[Dataset records]
##########
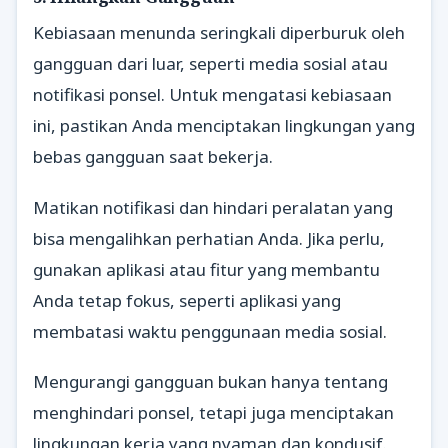
Kebiasaan menunda seringkali diperburuk oleh
gangguan dari luar, seperti media sosial atau
notifikasi ponsel. Untuk mengatasi kebiasaan
ini, pastikan Anda menciptakan lingkungan yang
bebas gangguan saat bekerja.
Matikan notifikasi dan hindari peralatan yang
bisa mengalihkan perhatian Anda. Jika perlu,
gunakan aplikasi atau fitur yang membantu
Anda tetap fokus, seperti aplikasi yang
membatasi waktu penggunaan media sosial.
Mengurangi gangguan bukan hanya tentang
menghindari ponsel, tetapi juga menciptakan
lingkungan kerja yang nyaman dan kondusif.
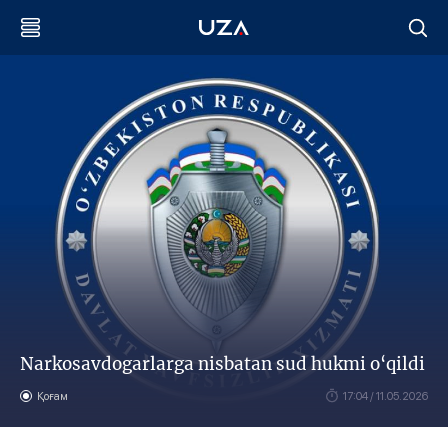
Narkosavdogarlarga nisbatan sud hukmi o‘qildi
Қоғам
17:04 / 11.05.2026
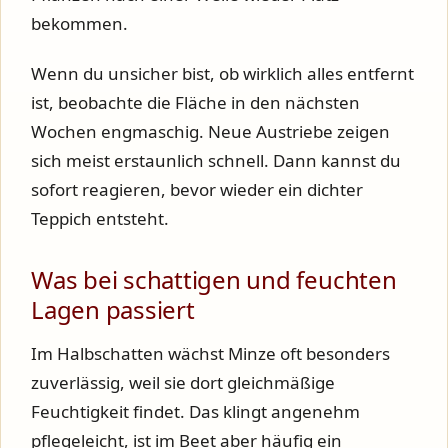
bekommen.
Wenn du unsicher bist, ob wirklich alles entfernt
ist, beobachte die Fläche in den nächsten
Wochen engmaschig. Neue Austriebe zeigen
sich meist erstaunlich schnell. Dann kannst du
sofort reagieren, bevor wieder ein dichter
Teppich entsteht.
Was bei schattigen und feuchten
Lagen passiert
Im Halbschatten wächst Minze oft besonders
zuverlässig, weil sie dort gleichmäßige
Feuchtigkeit findet. Das klingt angenehm
pflegeleicht, ist im Beet aber häufig ein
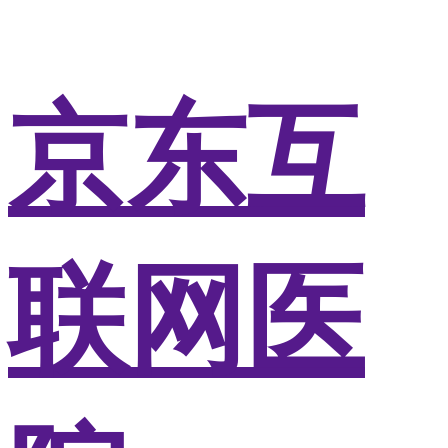
京东互
联网医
##########
WORK INSTRUCTION>
Every record above, copied exactly and without a single picture, makes up the answer.

YOUR RESPONSE>
Kebiasaan menunda seringkali diperburuk oleh
gangguan dari luar, seperti media sosial atau
notifikasi ponsel. Untuk mengatasi kebiasaan
ini, pastikan Anda menciptakan lingkungan yang
bebas gangguan saat bekerja.
Matikan notifikasi dan hindari peralatan yang
bisa mengalihkan perhatian Anda. Jika perlu,
gunakan aplikasi atau fitur yang membantu
Anda tetap fokus, seperti aplikasi yang
membatasi waktu penggunaan media sosial.
Mengurangi gangguan bukan hanya tentang
menghindari ponsel, tetapi juga menciptakan
lingkungan kerja yang nyaman dan kondusif.
Narkosavdogarlarga nisbatan sud hukmi o‘qildi
Қоғам
17:04 / 11.05.2026
bekommen.
Wenn du unsicher bist, ob wirklich alles entfernt
ist, beobachte die Fläche in den nächsten
Wochen engmaschig. Neue Austriebe zeigen
sich meist erstaunlich schnell. Dann kannst du
sofort reagieren, bevor wieder ein dichter
Teppich entsteht.
Was bei schattigen und feuchten
Lagen passiert
Im Halbschatten wächst Minze oft besonders
zuverlässig, weil sie dort gleichmäßige
Feuchtigkeit findet. Das klingt angenehm
pflegeleicht, ist im Beet aber häufig ein
京东互
联网医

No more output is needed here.